— Вешаешь?

— Никого еще не было… Вон идут…

— Это Вавилон. Ранние птички… — Два золотых передних зуба придают его улыбке лукавинку и хитринку. — В напарники мне, или как?

— Я?.. Так зашел. Хотел повидать Теофилу… — Это кто же?

— Теофила? Весовщицей была до войны…

— А а… Теофила… Была, говорят, такая. Обвешивала. Родственница?

— Родственница. По отцу.

Он бросил взгляд на пальто, висящее на гвоздике, приподнял козырек, и снова в мою сторону сверкнули два золотых зуба, однако на этот раз сверкнули неприязненно.

— Давно тут?

— Недавно…

— А они там с собаками?

— Кто?

— Немцы. Кто же еще.

— С собаками.

— А если сюда придут?

Я уже вижу в окно Явтушка на передней подводе. В телогрейке, в шапке, правит на весы. Еще не слез с воза, а уже кричит в окно:

— С добрым утром!

— Привет, привет! — спешит ответить ему весовщик. Велит мне убраться в угол; садится к весам, ловко

водит гирькой и, что-то приметив, кричит Явтушку:

— Голый, мать перемать, убери лошадь с весов! «Разве товарищ Тесля мог бы тад?»

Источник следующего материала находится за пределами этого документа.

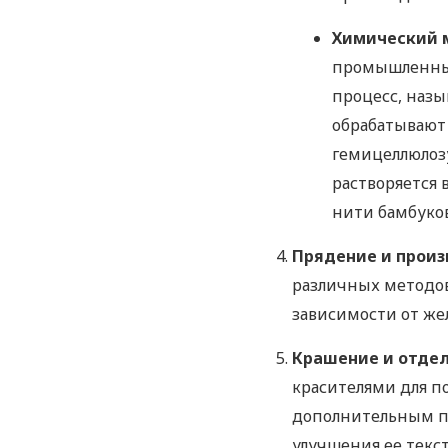
Химический 
промышленным
процесс, наз
обрабатывают
гемицеллюлозу
растворяется 
нити бамбуков
Прядение и произ
различных методов
зависимости от же
Крашение и отде
красителями для п
дополнительным пр
улучшения ее текс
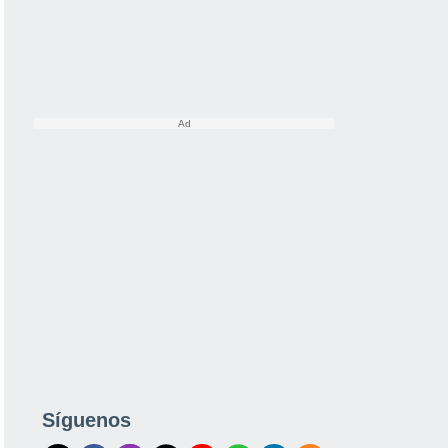
Síguenos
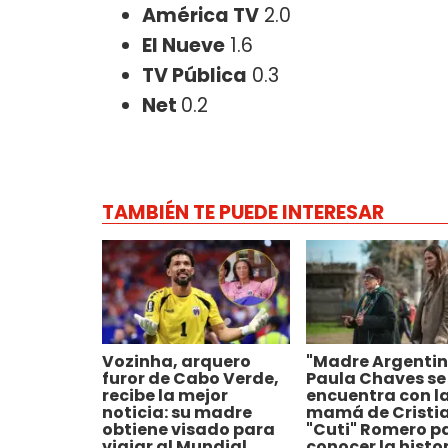
América TV
2.0
El Nueve
1.6
TV Pública
0.3
Net
0.2
TAMBIÉN TE PUEDE INTERESAR
Vozinha, arquero
"Madre Argentin
furor de Cabo Verde,
Paula Chaves se
recibe la mejor
encuentra con l
noticia: su madre
mamá de Cristi
obtiene visado para
"Cuti" Romero p
viajar al Mundial
conocer la histo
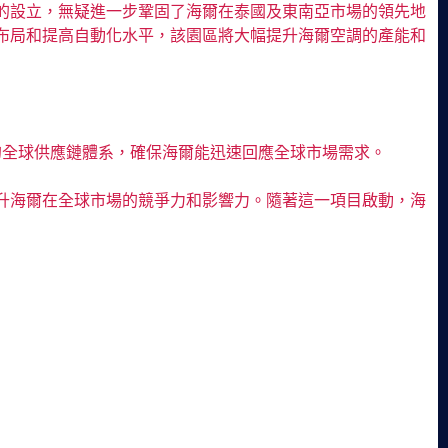
園的設立，無疑進一步鞏固了海爾在泰國及東南亞市場的領先地
產布局和提高自動化水平，該園區將大幅提升海爾空調的產能和
效的全球供應鏈體系，確保海爾能迅速回應全球市場需求。
升海爾在全球市場的競爭力和影響力。隨著這一項目啟動，海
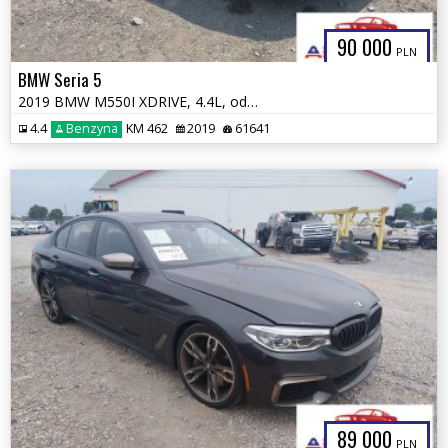
90 000
PLN
BMW Seria 5
2019 BMW M550I XDRIVE, 4.4L, od ubezpieczalni
4.4
Benzyna
KM 462
2019
61641
89 000
PLN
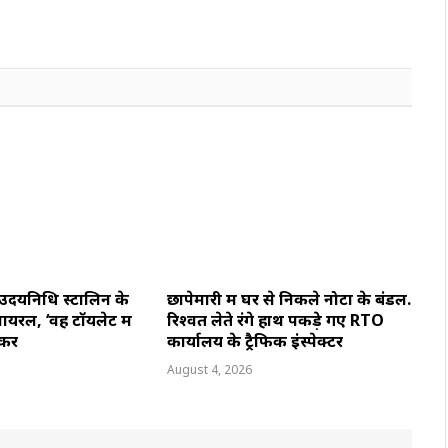
 उदयनिधि स्टालिन के
छापेमारी में घर से निकले नोटों के बंडल.
यरल, ‘वह टॉयलेट में
रिश्वत लेते रंगे हाथ पकड़े गए RTO
करें
कार्यालय के ट्रैफिक इंस्पेक्टर
August 4, 2026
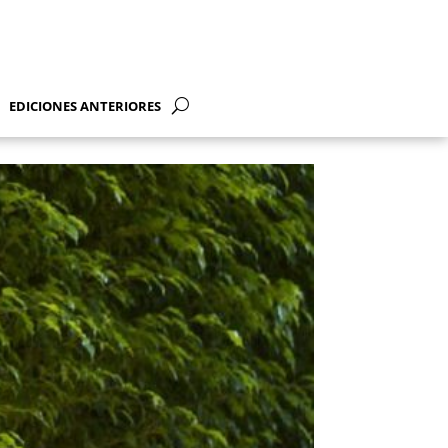
EDICIONES ANTERIORES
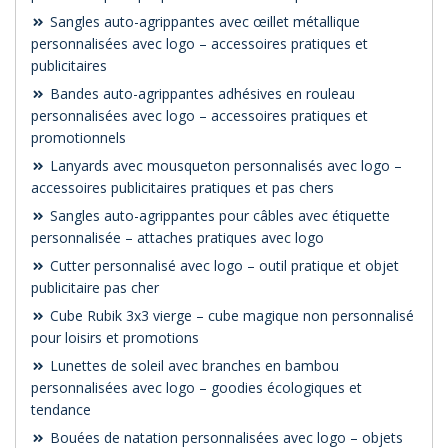
Sangles auto-agrippantes avec œillet métallique
personnalisées avec logo – accessoires pratiques et
publicitaires
Bandes auto-agrippantes adhésives en rouleau
personnalisées avec logo – accessoires pratiques et
promotionnels
Lanyards avec mousqueton personnalisés avec logo –
accessoires publicitaires pratiques et pas chers
Sangles auto-agrippantes pour câbles avec étiquette
personnalisée – attaches pratiques avec logo
Cutter personnalisé avec logo – outil pratique et objet
publicitaire pas cher
Cube Rubik 3x3 vierge – cube magique non personnalisé
pour loisirs et promotions
Lunettes de soleil avec branches en bambou
personnalisées avec logo – goodies écologiques et
tendance
Bouées de natation personnalisées avec logo – objets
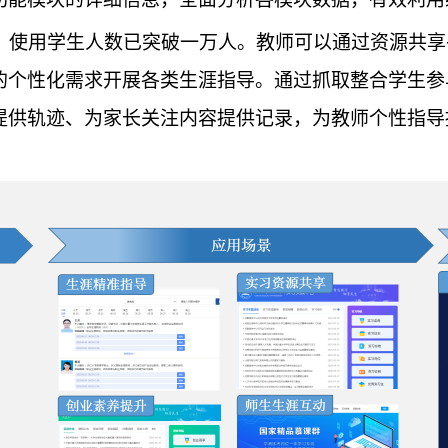
活、使用学生人数已突破一万人。教师可以通过资源共
的个性化需求开展各类生涯指导。通过抓取整合学生参
提供轨迹、为家长关注内容提供记录，为教师个性指导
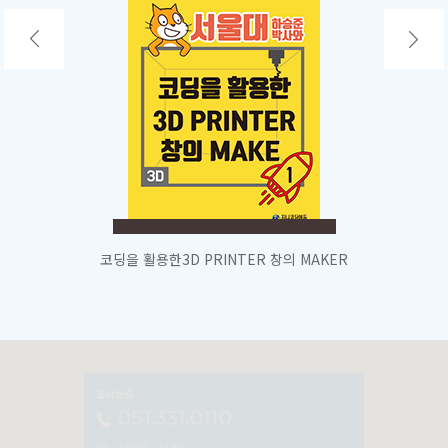
코딩을 활용한
3D PRINTER 창의 MAKER
오시는길
051.331.0110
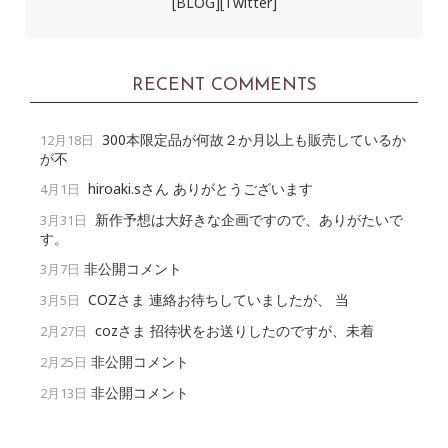
[BLOG]
[Twitter]
RECENT COMMENTS
300本限定品が何故２か月以上も販売しているか
12月18日
が不
hiroaki.sさん ありがとうございます
4月1日
新作予想は大好きな企画ですので、ありがたいで
3月31日
す。
非公開コメント
3月7日
COZさま 連絡お待ちしていましたが、 当
3月5日
cozさま 招待状をお送りしたのですが、未着
2月27日
非公開コメント
2月25日
非公開コメント
2月13日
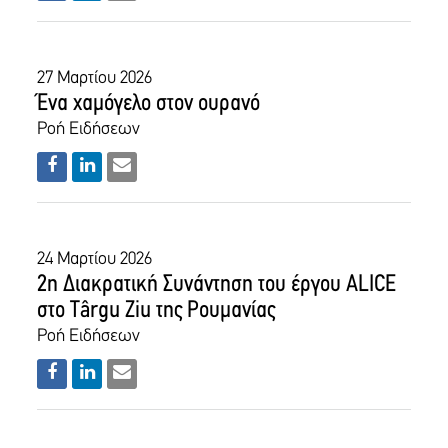
27 Μαρτίου 2026
Ένα χαμόγελο στον ουρανό
Ροή Ειδήσεων
24 Μαρτίου 2026
2η Διακρατική Συνάντηση του έργου ALICE
στο Târgu Ziu της Ρουμανίας
Ροή Ειδήσεων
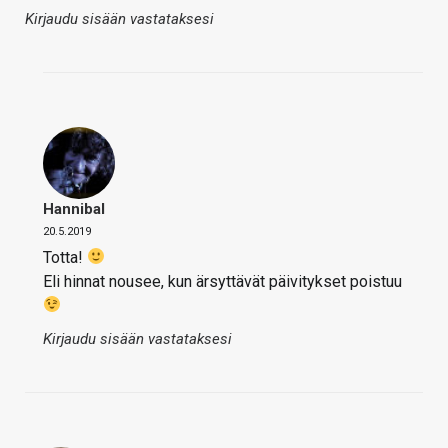
Kirjaudu sisään vastataksesi
Hannibal
20.5.2019
Totta!
Eli hinnat nousee, kun ärsyttävät päivitykset poistuu
Kirjaudu sisään vastataksesi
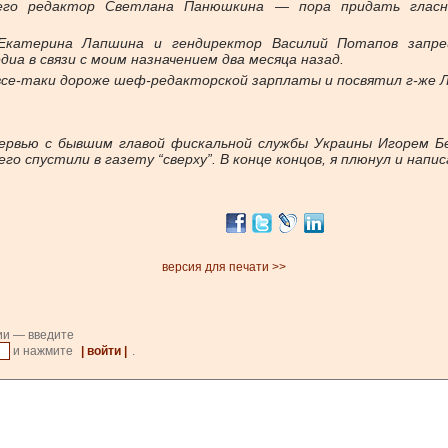
 его редактор Светлана Панюшкина — пора придать глас
 Екатерина Лапшина и гендиректор Василий Потапов запре
иа в связи с моим назначением два месяца назад.
е все-таки дороже шеф-редакторской зарплаты и посвятил г-же 
ервью с бывшим главой фискальной службы Украины Игорем Бел
о спустили в газету “сверху”. В конце концов, я плюнул и напис
версия для печати >>
ии — введите
и нажмите
| войти |
.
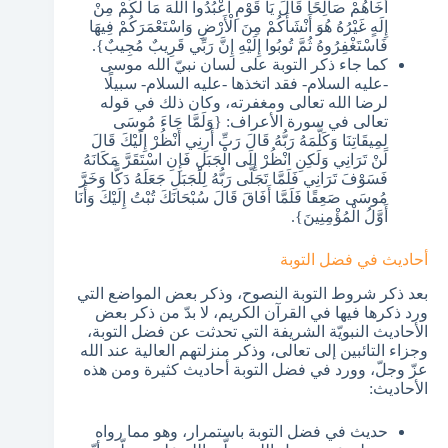
أَخَاهُمْ صَالِحًا قَالَ يَا قَوْمِ اعْبُدُوا اللَّهَ مَا لَكُمْ مِنْ
إِلَهٍ غَيْرُهُ هُوَ أَنْشَأَكُمْ مِنَ الْأَرْضِ وَاسْتَعْمَرَكُمْ فِيهَا
فَاسْتَغْفِرُوهُ ثُمَّ تُوبُوا إِلَيْهِ إِنَّ رَبِّي قَرِيبٌ مُجِيبٌ}.
كما جاء ذكر التوبة على لسان نبيّ الله موسى
-عليه السلام- فقد اتخذها -عليه السلام- سبيلًا
لرضا الله تعالى ومغفرته، وكان ذلك في قوله
تعالى في سورة الأعراف: {وَلَمَّا جَاءَ مُوسَى
لِمِيقَاتِنَا وَكَلَّمَهُ رَبُّهُ قَالَ رَبِّ أَرِنِي أَنْظُرْ إِلَيْكَ قَالَ
لَنْ تَرَانِي وَلَكِنِ انْظُرْ إِلَى الْجَبَلِ فَإِنِ اسْتَقَرَّ مَكَانَهُ
فَسَوْفَ تَرَانِي فَلَمَّا تَجَلَّى رَبُّهُ لِلْجَبَلِ جَعَلَهُ دَكًّا وَخَرَّ
مُوسَى صَعِقًا فَلَمَّا أَفَاقَ قَالَ سُبْحَانَكَ تُبْتُ إِلَيْكَ وَأَنَا
أَوَّلُ الْمُؤْمِنِينَ}.
أحاديث في فضل التوبة
بعد ذكر شروط التوبة النصوح، وذكر بعض المواضع التي
ورد ذكرها فيها في القرآن الكريم، لا بدّ من ذكر بعض
الأحاديث النبويّة الشريفة التي تحدثت عن فضل التوبة،
وجزاء التائبين إلى تعالى، وذكر منزلتهم العالية عند الله
عزّ وجلّ، وورد في فضل التوبة أحاديث كثيرة ومن هذه
الأحاديث:
حديث في فضل التوبة باستمرار، وهو مما رواه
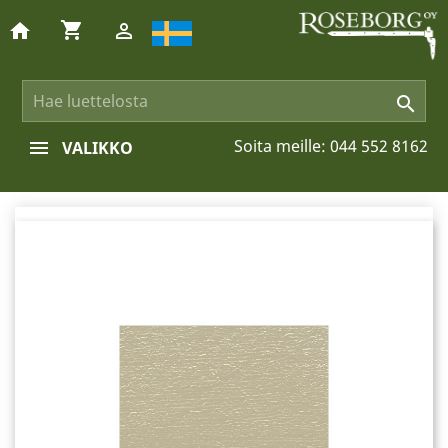
shopping_cart
home


Soita meille:
044 552 8162
VALIKKO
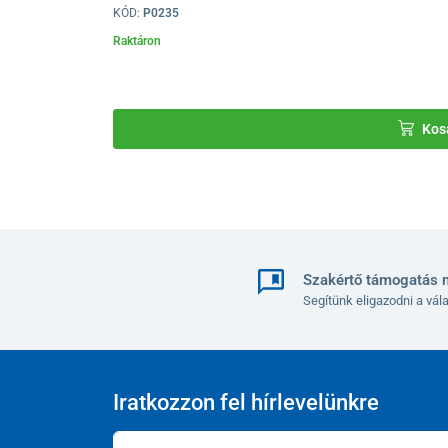
KÓD:
P0235
Raktáron
Kos
Szakértő támogatás 
Segítünk eligazodni a vá
Iratkozzon fel hírlevelünkre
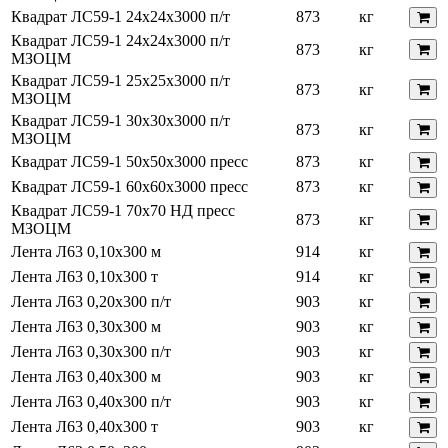
Квадрат ЛС59-1 24х24х3000 п/т
873
кг
Квадрат ЛС59-1 24х24х3000 п/т
873
кг
МЗОЦМ
Квадрат ЛС59-1 25х25х3000 п/т
873
кг
МЗОЦМ
Квадрат ЛС59-1 30х30х3000 п/т
873
кг
МЗОЦМ
Квадрат ЛС59-1 50х50х3000 пресс
873
кг
Квадрат ЛС59-1 60х60х3000 пресс
873
кг
Квадрат ЛС59-1 70х70 НД пресс
873
кг
МЗОЦМ
Лента Л63 0,10х300 м
914
кг
Лента Л63 0,10х300 т
914
кг
Лента Л63 0,20х300 п/т
903
кг
Лента Л63 0,30х300 м
903
кг
Лента Л63 0,30х300 п/т
903
кг
Лента Л63 0,40х300 м
903
кг
Лента Л63 0,40х300 п/т
903
кг
Лента Л63 0,40х300 т
903
кг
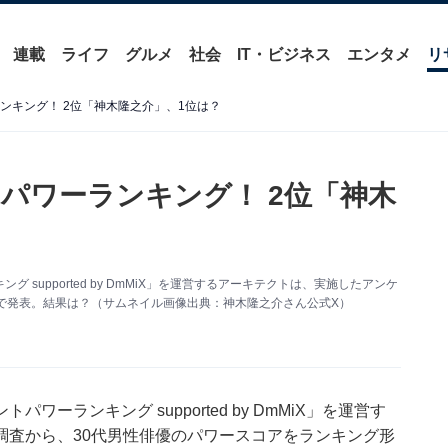
連載
ライフ
グルメ
社会
IT・ビジネス
エンタメ
リ
ンキング！ 2位「神木隆之介」、1位は？
パワーランキング！ 2位「神木
supported by DmMiX」を運営するアーキテクトは、実施したアンケ
で発表。結果は？（サムネイル画像出典：神木隆之介さん公式X）
ーランキング supported by DmMiX」を運営す
調査から、30代男性俳優のパワースコアをランキング形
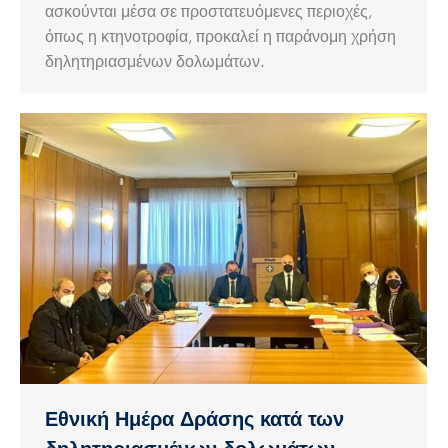
ασκούνται μέσα σε προστατευόμενες περιοχές,
όπως η κτηνοτροφία, προκαλεί η παράνομη χρήση
δηλητηριασμένων δολωμάτων.
Εθνική Ημέρα Δράσης κατά των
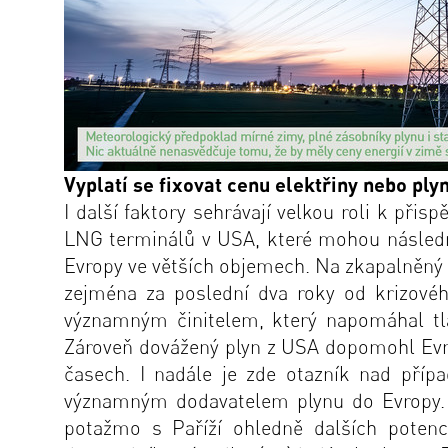
Vyplatí se fixovat cenu elektřiny nebo ply
I další faktory sehrávají velkou roli k př
LNG terminálů v USA, které mohou následně 
Evropy ve větších objemech. Na zkapalněný 
zejména za poslední dva roky od krizovéh
významným činitelem, který napomáhal tla
Zároveň dovážený plyn z USA dopomohl Evro
časech. I nadále je zde otazník nad příp
významným dodavatelem plynu do Evropy. Z
potažmo s Paříží ohledně dalších potenc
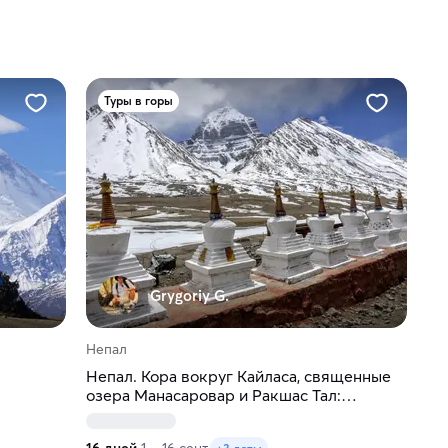
Туры в горы
Grygoriy G.
Непал
Непал. Кора вокруг Кайласа, священные
озера Манасаровар и Ракшас Тал:
символизм и паломничество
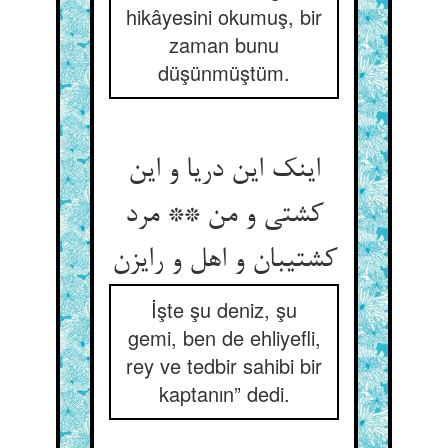
hikâyesini okumuş, bir
zaman bunu
düşünmüştüm.
اینک این دریا و این
کشتی و من ** مرد
İşte şu deniz, şu
gemi, ben de ehliyefli,
rey ve tedbir sahibi bir
kaptanın” dedi.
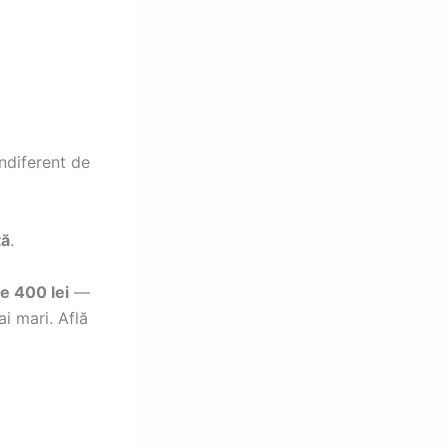
ndiferent de
tă
.
e 400 lei
—
ai mari. Află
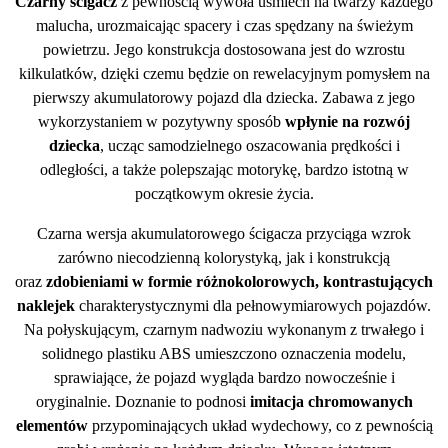
Czarny ścigacz
z pewnością wywoła uśmiech na twarzy każdego
malucha, urozmaicając spacery i czas spędzany na świeżym
powietrzu. Jego konstrukcja dostosowana jest do wzrostu
kilkulatków, dzięki czemu będzie on rewelacyjnym pomysłem na
pierwszy akumulatorowy pojazd dla dziecka. Zabawa z jego
wykorzystaniem w pozytywny sposób
wpłynie na rozwój
dziecka
, ucząc samodzielnego oszacowania prędkości i
odległości, a także polepszając motorykę, bardzo istotną w
początkowym okresie życia.
Czarna wersja akumulatorowego ścigacza przyciąga wzrok
zarówno niecodzienną kolorystyką, jak i konstrukcją
oraz
zdobieniami w formie różnokolorowych, kontrastujących
naklejek
charakterystycznymi dla pełnowymiarowych pojazdów.
Na połyskującym, czarnym nadwoziu wykonanym z trwałego i
solidnego plastiku ABS umieszczono oznaczenia modelu,
sprawiające, że pojazd wygląda bardzo nowocześnie i
oryginalnie. Doznanie to podnosi
imitacja chromowanych
elementów
przypominających układ wydechowy, co z pewnością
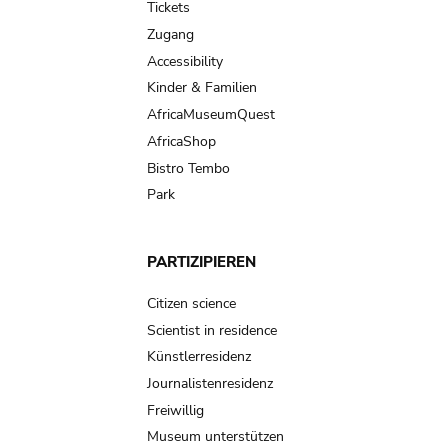
Tickets
Zugang
Accessibility
Kinder & Familien
AfricaMuseumQuest
AfricaShop
Bistro Tembo
Park
PARTIZIPIEREN
Citizen science
Scientist in residence
Künstlerresidenz
Journalistenresidenz
Freiwillig
Museum unterstützen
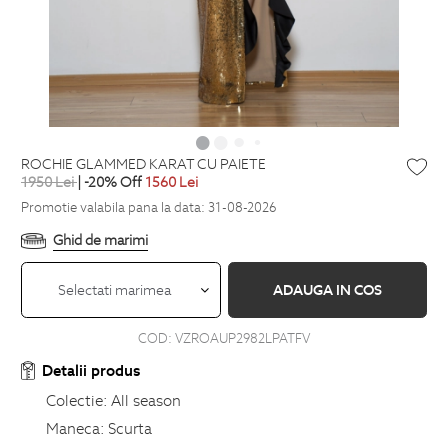
ROCHIE GLAMMED KARAT CU PAIETE
1950
Lei
| -20% Off
1560
Lei
Promotie valabila pana la data: 31-08-2026
Ghid de marimi
Selectati marimea
ADAUGA IN COS
COD:
VZROAUP2982LPATFV
Detalii produs
Colectie:
All season
Maneca:
Scurta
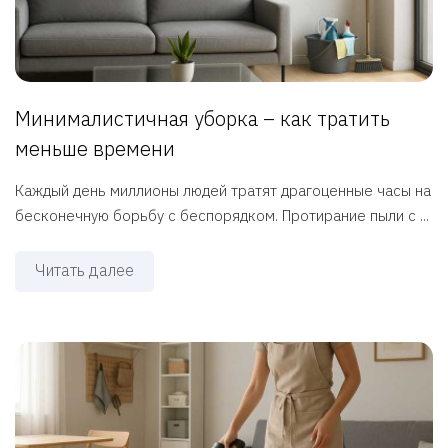
Минималистичная уборка – как тратить
меньше времени
Каждый день миллионы людей тратят драгоценные часы на
бесконечную борьбу с беспорядком. Протирание пыли с ...
Читать далее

Явтух сгоняет лошадь, зато взвешивает себя вместе с возом, мне видно, что он стоит на краю площадки.

Заперев весы, весовщик выписывает квитанцию, подает ее Голому в окошко, тот придирчиво разглядывает, бормоча что-то под нос, и только после этого оставляет весы. Чувствуется, что он не в ладах с весовщиком.

Из Вавилона прибыло семь подвод. Я что-то не всех возчиков узнаю, а вот Федора Ямкового знаю как облупленного, он во всем солдатском, а свеклу привез, похоже, первый раз, никак не может заехать на весы — то недоедет, то переедет, хлещет лошадей по глазам, сда вая назад.

— Стал? — спрашивает весовщик.

— Вешай! Сколько ни дашь, а сахар не наш!

— Ого, навалил, — замечает весовщик и заполняет квитанцию. — Ты первый раз?

— Первый. .

— Фамилия?..

— Ямковый… По отцу Федор, а по матери — к чертовой матери…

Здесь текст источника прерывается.